After a night of what one could fairly describe as less-than-appropriate preparations, an early morning seconds match was about as welcome to myself and my housemate as a very thorough colonic irrigation.

But guarantees had been made and promises had to be kept so the two of us tripped and stumbled around the house, picking up items of gear - some with mildew, others without - and cursed the Irish team for having an afternoon match with the Italians meaning our game would have to be played at 12 noon.
Twelve noon? For a rugby match? Only a few hours after you've finished up drinking, dancing, sleazing and sweating the night away at a ball in the Clarion which - in fairness - was in aid of charity and therefore could justify any amount of porter consumption?

You heard me right. This wasn't going to be pretty for anyone involved, particularly the unfortunate second rows packing down behind me for the next hour and a half.

McGoo and I left our bunker on Ballinacurra for what should have been the short walk to Greenfields where we were scheduled to play Young Munsters. Unfortunately our bearings seemed to have been still a little discombobulated when we set off and we ended up getting quite lost in Ballinacurra, looking for a rugby pitch that we've each played on maybe 20 times over the years.

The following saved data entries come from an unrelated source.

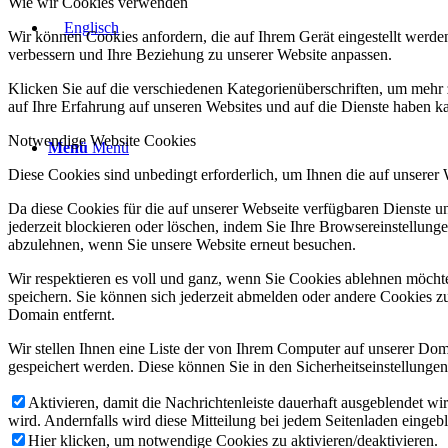
Wie wir Cookies verwenden
Wir können Cookies anfordern, die auf Ihrem Gerät eingestellt werde
verbessern und Ihre Beziehung zu unserer Website anpassen.
Klicken Sie auf die verschiedenen Kategorienüberschriften, um mehr 
auf Ihre Erfahrung auf unseren Websites und auf die Dienste haben k
Notwendige Website Cookies
Menü
Menü
Diese Cookies sind unbedingt erforderlich, um Ihnen die auf unserer
Da diese Cookies für die auf unserer Webseite verfügbaren Dienste 
jederzeit blockieren oder löschen, indem Sie Ihre Browsereinstellung
abzulehnen, wenn Sie unsere Website erneut besuchen.
Wir respektieren es voll und ganz, wenn Sie Cookies ablehnen möchte
speichern. Sie können sich jederzeit abmelden oder andere Cookies z
Domain entfernt.
Wir stellen Ihnen eine Liste der von Ihrem Computer auf unserer D
gespeichert werden. Diese können Sie in den Sicherheitseinstellunge
Aktivieren, damit die Nachrichtenleiste dauerhaft ausgeblendet w
wird. Andernfalls wird diese Mitteilung bei jedem Seitenladen eingeb
Hier klicken, um notwendige Cookies zu aktivieren/deaktivieren.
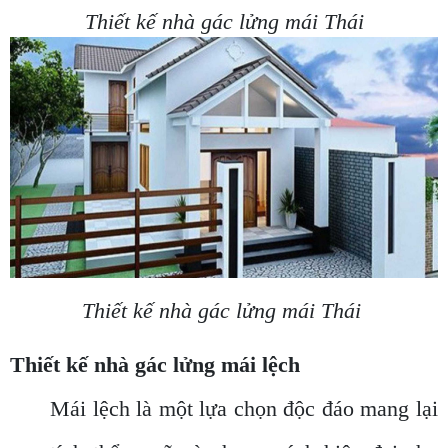
Thiết kế nhà gác lửng mái Thái
Thiết kế nhà gác lửng mái Thái
Thiết kế nhà gác lửng mái lệch
Mái lệch là một lựa chọn độc đáo mang lại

Thankfully, before long we recognised the backside of the Catholic Institute on our travels which we then circumnavigated to get back on track. Coynie had rang us by this point to say that he was on his way and was feeling as fresh as a daisy because he'd spent the previous night at home, taking it easy. The degenerate.

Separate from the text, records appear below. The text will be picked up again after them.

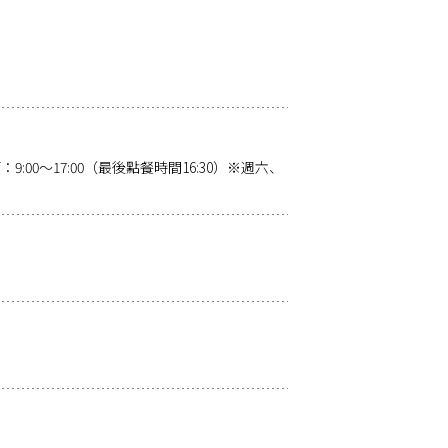
、3F：9:00～17:00（最後點餐時間16:30）※週六、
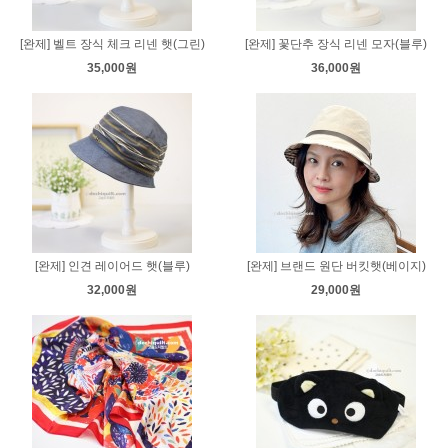
[완제] 벨트 장식 체크 리넨 햇(그린)
[완제] 꽃단추 장식 리넨 모자(블루)
35,000원
36,000원
[완제] 인견 레이어드 햇(블루)
[완제] 브랜드 원단 버킷햇(베이지)
32,000원
29,000원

Any hope myself and the equally red-eyed, dry-throated McGoo had of taking it easy on the bench vanished when we walked in the door to see that - including our good selves - there were only 13 players. One more was coming, we were told, and chances are we would have to play the whole game with just 14 men.

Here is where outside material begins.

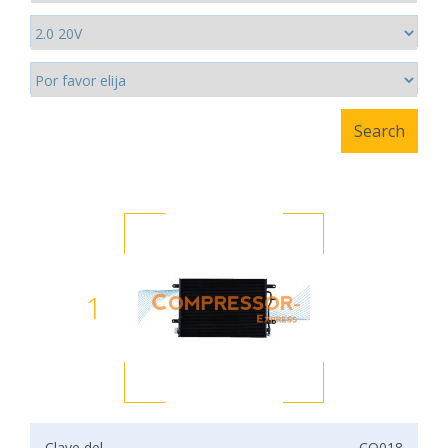
1
Clave del
CO018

"The ref won't allow this, it's madness. Isn't there some rule about having to have a full team?" I thought.

Not so, as it turns out. The referee came over to us just before kick off to ask if we had any more players coming and, upon hearing our answer, let out a very audible snigger and a "fair play to ye lads" but did not call off the game.

Off he trotted to get things underway while I stood there just sneering at him, like he was the Governer who could have saved me from the chair but said he'd watch me sizzle instead because it'd be better craic. The monster.

So, like a heavily wounded and outnumbered army, we took to war with about as much chance of winning as Maggie Thatcher in a 12-rounder with Floyd Mayweather.

But, like a team of highly-motivated hobos, we hassled them like a persistent wife, hit rucks as if there was chocolate in the middle, and despite our numerical disadvantage stayed in touch - and for a while, ahead of - Munsters.

Now wouldn't it be lovely if this story finished with us achieving an impossible victory? Well, unfortunately it was not to be but a final scoreline of 33-26 wasn't too shabby at all considering the various numerical, organisational and sobriety issues on our side.

And if Munster's close loss to the All Blacks in November is anything to go by, moral victories are still hugely appreciated in these parts so we can hold our heads high. I just can't help thinking what we could have done with 15.

1 comment:

Anonymous said...

not a bad result considering the previous night excessess.